Entries taken from a collection:
● ● ●
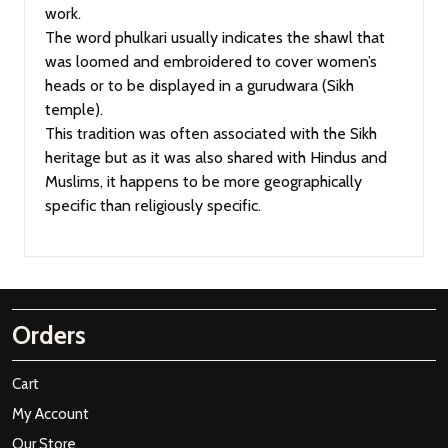
work.
The word phulkari usually indicates the shawl that
was loomed and embroidered to cover women’s
heads or to be displayed in a gurudwara (Sikh
temple).
This tradition was often associated with the Sikh
heritage but as it was also shared with Hindus and
Muslims, it happens to be more geographically
specific than religiously specific.
Orders
Cart
My Account
Our Store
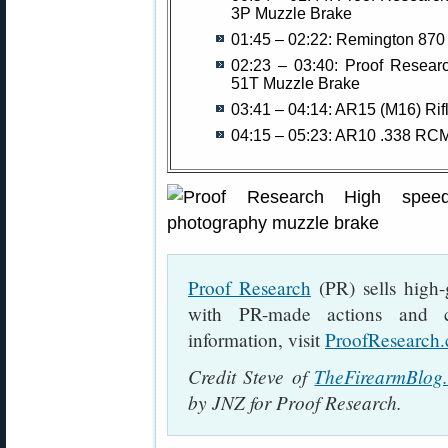
3P Muzzle Brake
01:45 – 02:22: Remington 87
02:23 – 03:40: Proof Resear
51T Muzzle Brake
03:41 – 04:14: AR15 (M16) Rifl
04:15 – 05:23: AR10 .338 RC
Proof Research
(PR) sells high-g
with PR-made actions and c
information, visit
ProofResearch
Credit Steve of
TheFirearmBlog
by JNZ for Proof Research.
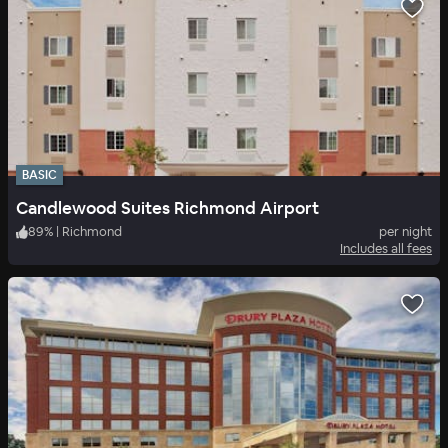
BASIC
Candlewood Suites Richmond Airport
89
%
|
Richmond
per night
Includes all fees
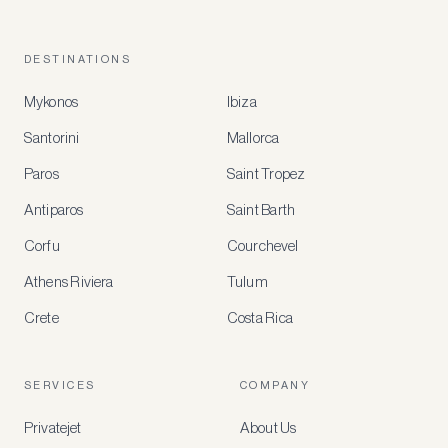
DESTINATIONS
Mykonos
Ibiza
Santorini
Mallorca
MEMBER
BENEFITS
Paros
Saint Tropez
Register
Antiparos
Saint Barth
for
special
Corfu
Courchevel
offers
Athens Riviera
Tulum
Crete
Costa Rica
Create
a
free
account
SERVICES
COMPANY
to
access
Privatejet
About Us
member-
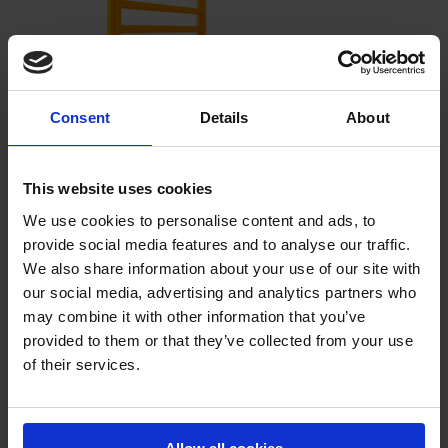
Consent
Details
About
Rack-Mammut® Pedestrian Handrail
Barrier
This website uses cookies
Physical separation of traffic areas for material handling equipment
and pedestrian walkways.
We use cookies to personalise content and ads, to
provide social media features and to analyse our traffic.
We also share information about your use of our site with
our social media, advertising and analytics partners who
may combine it with other information that you’ve
provided to them or that they’ve collected from your use
of their services.
Rack-Mammut® Pedestrian Handrail
Barrier EXTRA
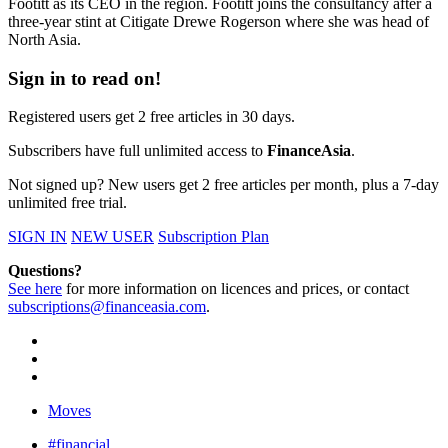
Footitt as its CEO in the region. Footitt joins the consultancy after a
three-year stint at Citigate Drewe Rogerson where she was head of
North Asia.
Sign in to read on!
Registered users get 2 free articles in 30 days.
Subscribers have full unlimited access to
FinanceAsia
.
Not signed up? New users get 2 free articles per month, plus a 7-day
unlimited free trial.
SIGN IN
NEW USER
Subscription Plan
Questions?
See here
for more information on licences and prices, or contact
subscriptions@financeasia.com
.
Moves
#financial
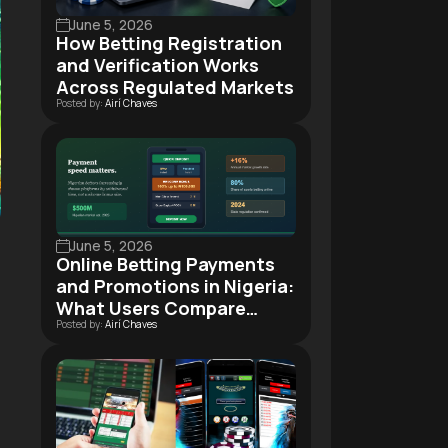
June 5, 2026
How Betting Registration
and Verification Works
Across Regulated Markets
Posted by:
Airí Chaves
June 5, 2026
Online Betting Payments
and Promotions in Nigeria:
What Users Compare
Posted by:
Airí Chaves
Before Signing Up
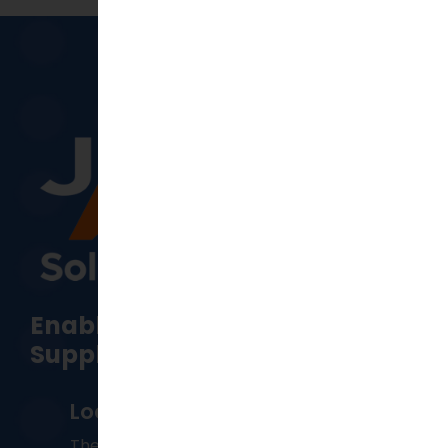
Enabling Manufacturing &
Supply Chain Resilience
Locations
The Head office is located in
Perth
,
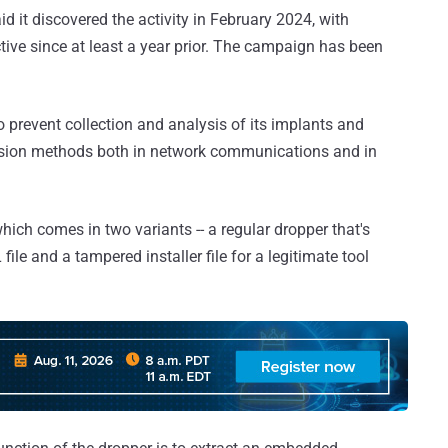
 it discovered the activity in February 2024, with
ive since at least a year prior. The campaign has been
 prevent collection and analysis of its implants and
asion methods both in network communications and in
which comes in two variants -- a regular dropper that's
ile and a tampered installer file for a legitimate tool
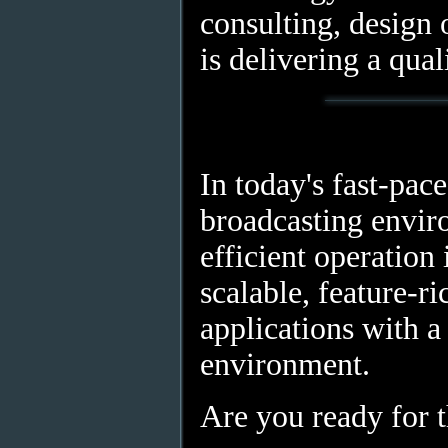
consulting, design o
is delivering a qual
In today's fast-pac
broadcasting envir
efficient operation 
scalable, feature-r
applications with a
environment.
Are you ready for 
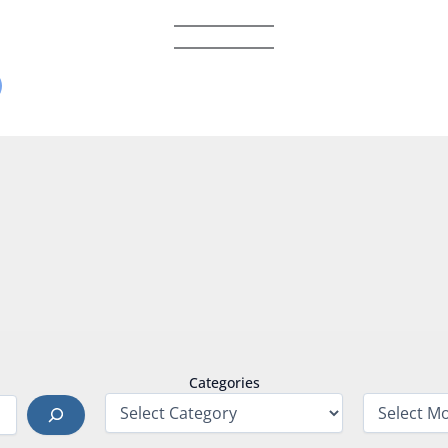
Categories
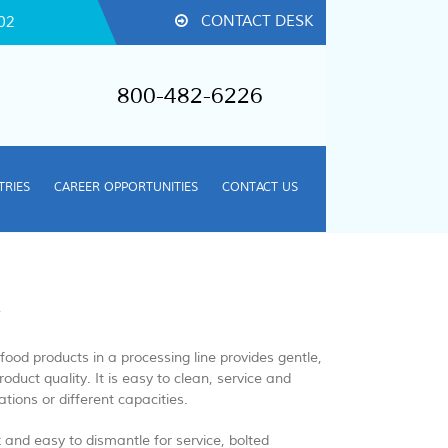
CONTACT DESK
02
800-482-6226
TRIES
CAREER OPPORTUNITIES
CONTACT US
R
ood products in a processing line​ provides gentle,
oduct quality. It is easy to clean, service and
tions or different capacities.
k and easy to dismantle for service, bolted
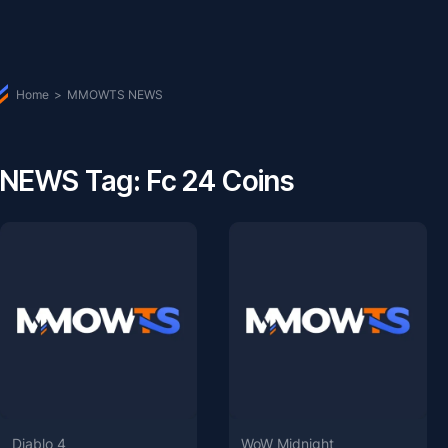
Home
>
MMOWTS NEWS
NEWS Tag: Fc 24 Coins
Diablo 4
WoW Midnight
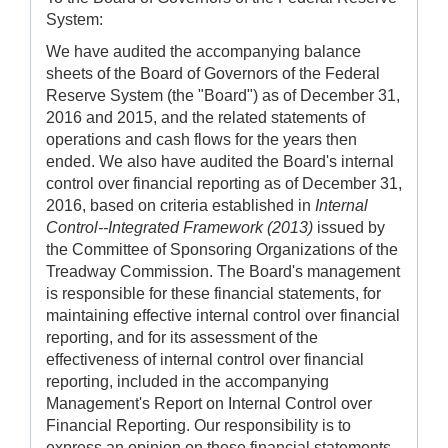
System:
We have audited the accompanying balance
sheets of the Board of Governors of the Federal
Reserve System (the "Board") as of December 31,
2016 and 2015, and the related statements of
operations and cash flows for the years then
ended. We also have audited the Board's internal
control over financial reporting as of December 31,
2016, based on criteria established in
Internal
Control--Integrated Framework (2013)
issued by
the Committee of Sponsoring Organizations of the
Treadway Commission. The Board's management
is responsible for these financial statements, for
maintaining effective internal control over financial
reporting, and for its assessment of the
effectiveness of internal control over financial
reporting, included in the accompanying
Management's Report on Internal Control over
Financial Reporting. Our responsibility is to
express an opinion on these financial statements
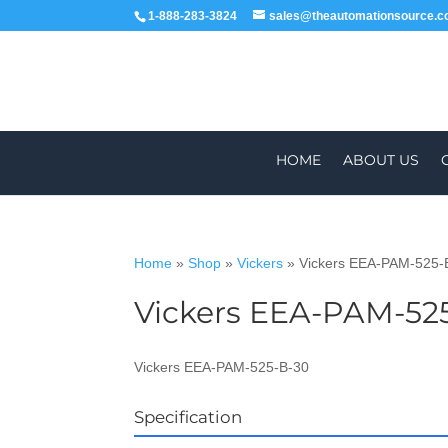
1-888-283-3824
sales@theautomationsource.
HOME
ABOUT US
Home
»
Shop
»
Vickers
»
Vickers EEA-PAM-525-
Vickers EEA-PAM-52
WORLDWIDE
Vickers EEA-PAM-525-B-30
Specification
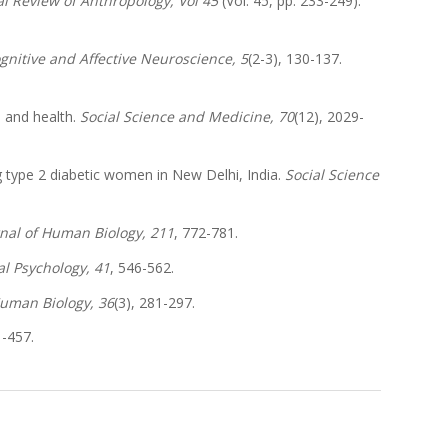
l Review of Anthropology, Vol 45
(Vol. 45, pp. 233-249).
ognitive and Affective Neuroscience, 5
(2-3), 130-137.
s and health.
Social Science and Medicine, 70
(12), 2029-
g type 2 diabetic women in New Delhi, India.
Social Science
nal of Human Biology, 211
, 772-781.
al Psychology, 41
, 546-562.
Human Biology, 36
(3), 281-297.
1-457.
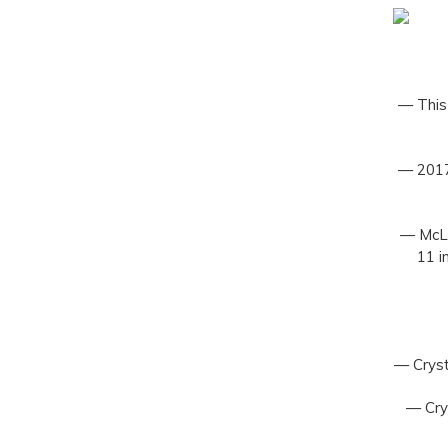
— This 
— 2017
— McLa
11 i
— Cryst
— Crys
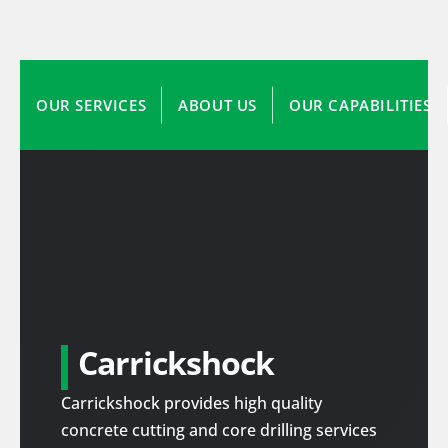
OUR SERVICES
ABOUT US
OUR CAPABILITIES
Carrickshock
Carrickshock provides high quality
concrete cutting and core drilling services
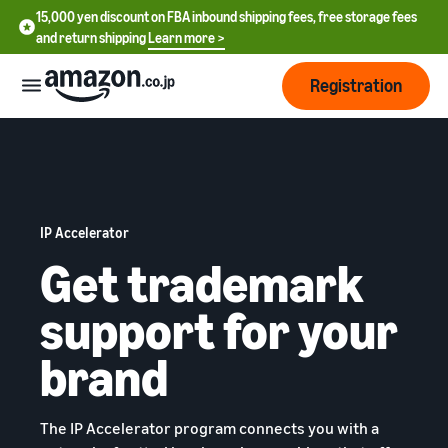
15,000 yen discount on FBA inbound shipping fees, free storage fees
and return shipping
Learn more >
Registration
How
to
start
selling
IP Accelerator
English
- US
Get trademark
From
Pricing
account
中
support for your
registration
文
to selling
After
Plans
brand
-
starting
and
CN
to sell
costs
Register for a seller
account
日
The IP Accelerator program connects you with a
Tools
Business
Selling plans and basic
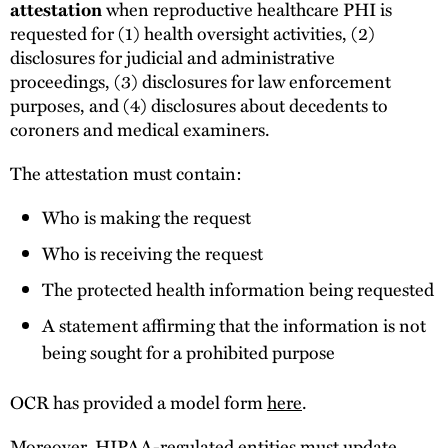
attestation
when reproductive healthcare PHI is
requested for (1) health oversight activities, (2)
disclosures for judicial and administrative
proceedings, (3) disclosures for law enforcement
purposes, and (4) disclosures about decedents to
coroners and medical examiners.
The attestation must contain:
Who is making the request
Who is receiving the request
The protected health information being requested
A statement affirming that the information is not
being sought for a prohibited purpose
OCR has provided a model form
here
.
Moreover, HIPAA-regulated entities must update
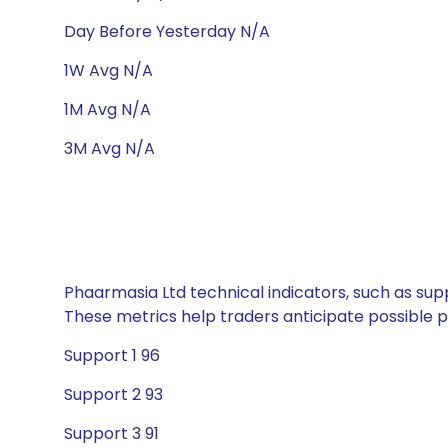
Day Before Yesterday N/A
1W Avg N/A
1M Avg N/A
3M Avg N/A
Phaarmasia Ltd technical indicators, such as supp
These metrics help traders anticipate possible
Support 1 96
Support 2 93
Support 3 91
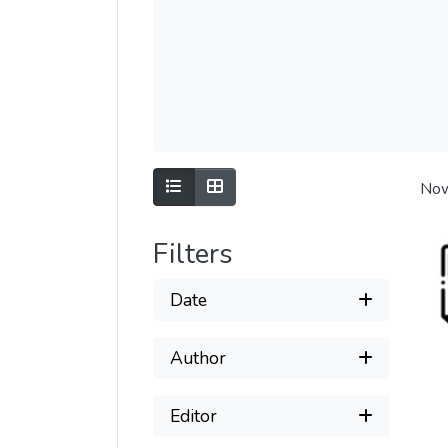
Show as list
Show as grid
Now
Filters
Date
Author
Editor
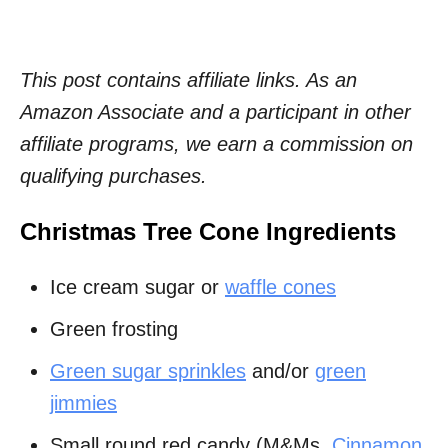
This post contains affiliate links. As an
Amazon Associate and a participant in other
affiliate programs, we earn a commission on
qualifying purchases.
Christmas Tree Cone Ingredients
Ice cream sugar or
waffle cones
Green frosting
Green sugar sprinkles
and/or
green
jimmies
Small round red candy (M&Ms,
Cinnamon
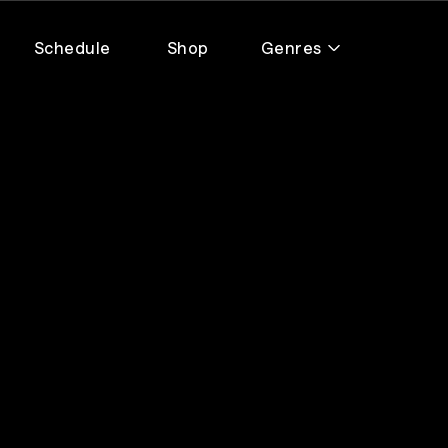
Schedule
Shop
Genres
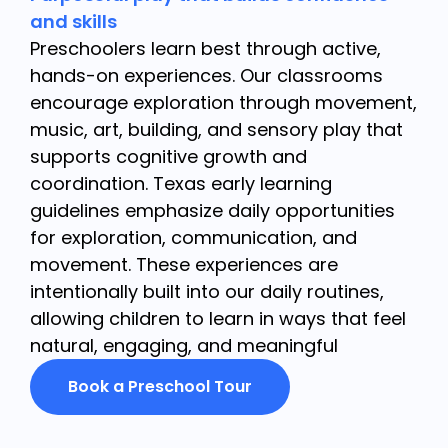
and skills
Preschoolers learn best through active,
hands-on experiences. Our classrooms
encourage exploration through movement,
music, art, building, and sensory play that
supports cognitive growth and
coordination. Texas early learning
guidelines emphasize daily opportunities
for exploration, communication, and
movement. These experiences are
intentionally built into our daily routines,
allowing children to learn in ways that feel
natural, engaging, and meaningful
Book a Preschool Tour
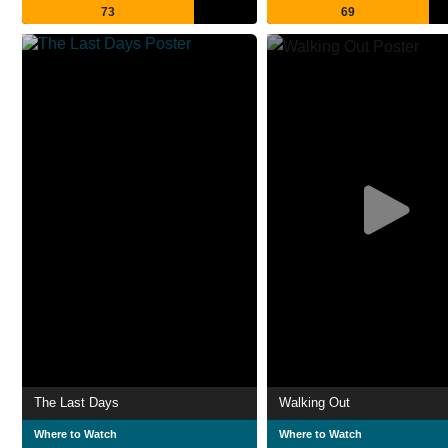
73
69
The Last Days
Walking Out
Where to Watch
Where to Watch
● ● ●
[Work to complete] Give the number of lines in the records above that contain the word "experiences", and nothing more.

[Task response] 2